Measurements of total H(alpha) fluxes reveal an average increase in global star formation rates of about a factor of 2.5 over isolated spiral galaxies. Alternatively, an analysis of far-infrared luminosities shows that the interacting galaxies have anomalously high L(IR)/L(H(alpha)) ratios, and this leads to L(IR)-derived global star formation rates that, on average, are a factor of 6 higher than in isolated spiral galaxies. Quantitative analyses of the spatial distribution of star forming sites suggests that the majority of enhanced star formation activity is concentrated near the nuclei of the interacting galaxies. No correlation is found between global star formation rates and either HI gas content or optical luminosity.
The nuclei of the interacting galaxies exhibit a wide range in star formation rates, but have significantly higher overall levels of both H(alpha) emission-line equivalent width and luminosity than samples of isolated spiral galaxies. However, a surprisingly large fraction ((TURN)30%) of the nuclei are characterized by stellar absorption spectra reminiscent of old, elliptical galaxy-like stellar populations.

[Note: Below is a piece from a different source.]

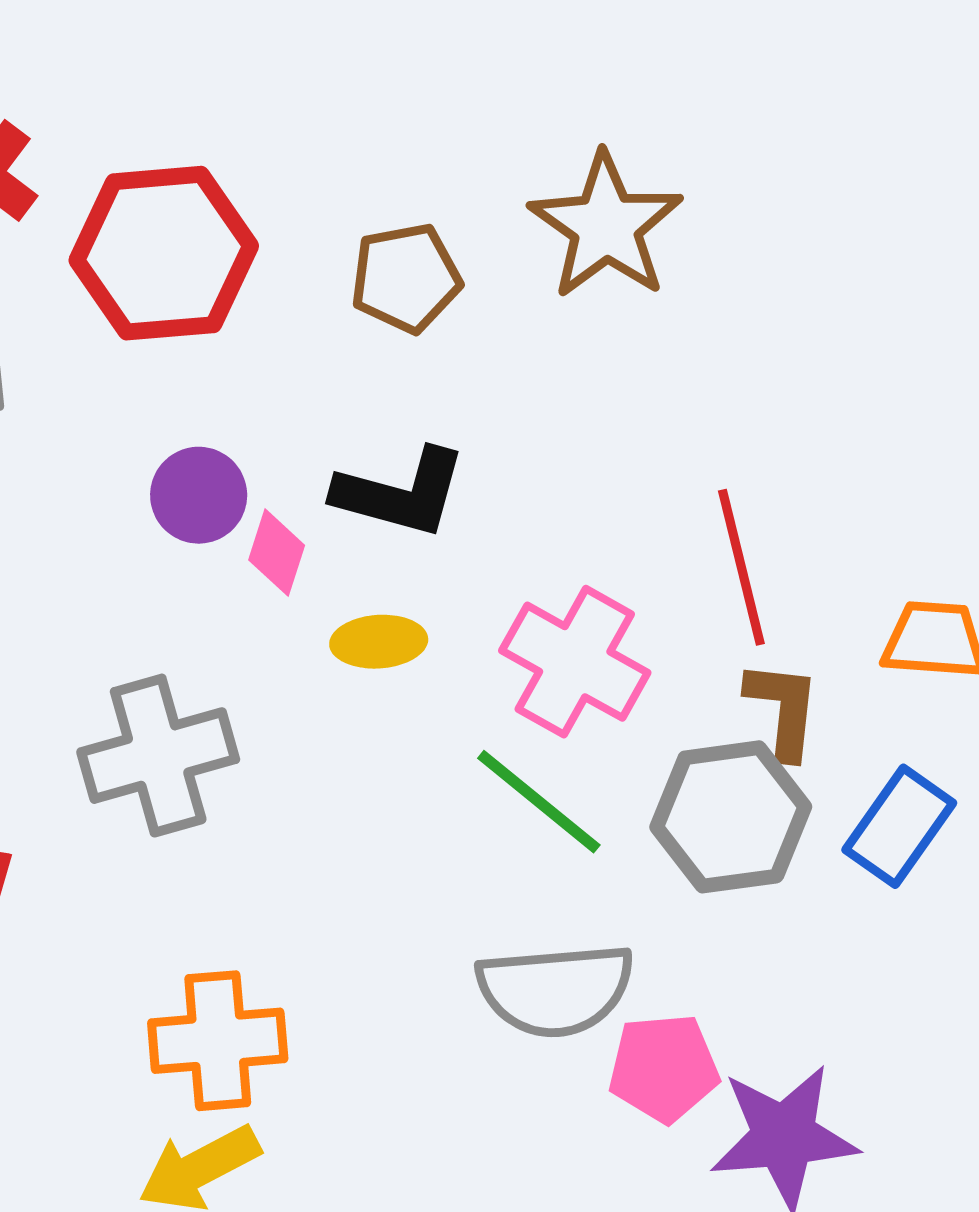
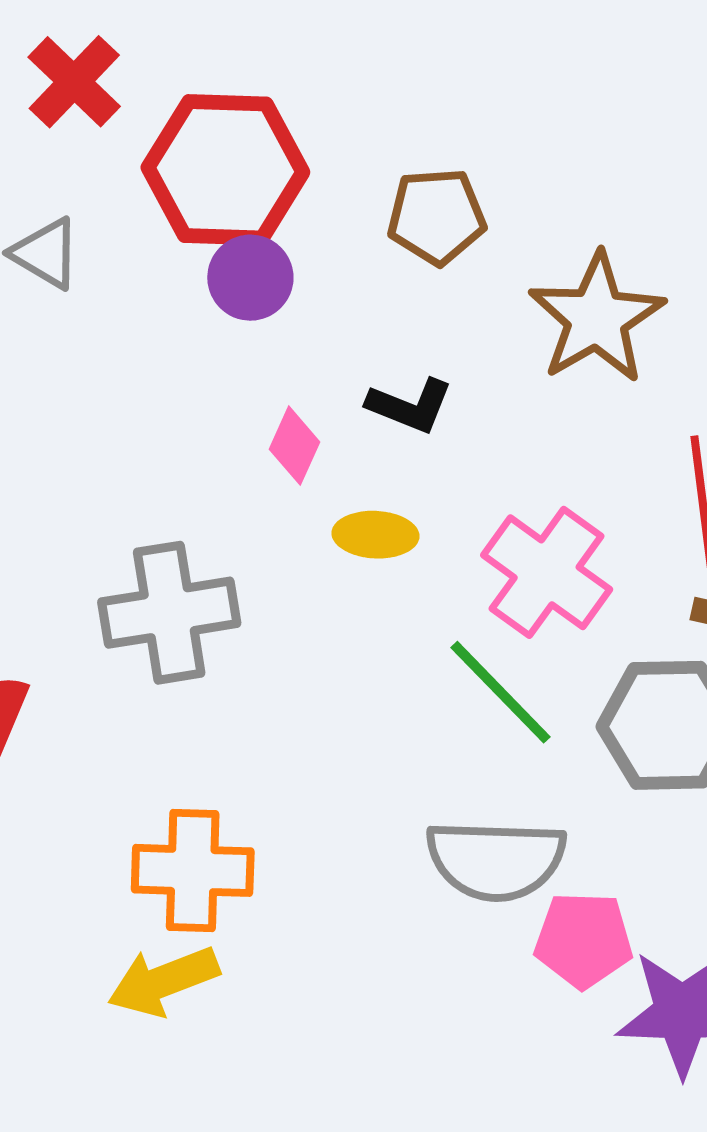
brown star: (606, 226) -> (597, 318), moved
black L-shape: (401, 493) -> (410, 406), size x0.7
purple circle: (199, 495) -> (250, 278), moved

The implications of this work are four-fold. First, the disk regions of galaxies are not strongly affected (in terms of star formation) as a result of an interaction with a close companion. Second, when interaction-induced activity does occur, it is primarily seen as an enhancement in the star formation rate in and around the nuclear regions of a galaxy. Third, exotic forms of nuclear activity, such as Seyferts, are not optically detectable in this sample of interacting galaxies. Fourth, while the observations agree in general with theoretical models, no explanations exist for (1) those galaxies that have not experienced any significant levels of star formation activity for a length of time comparable to the dynamical timescale for interactions, and (2) the overall lack of Seyfert and LINER nuclei in the sample.
Thesis (Ph.D.)--University of Illinois at Urbana-Champaign, 1986.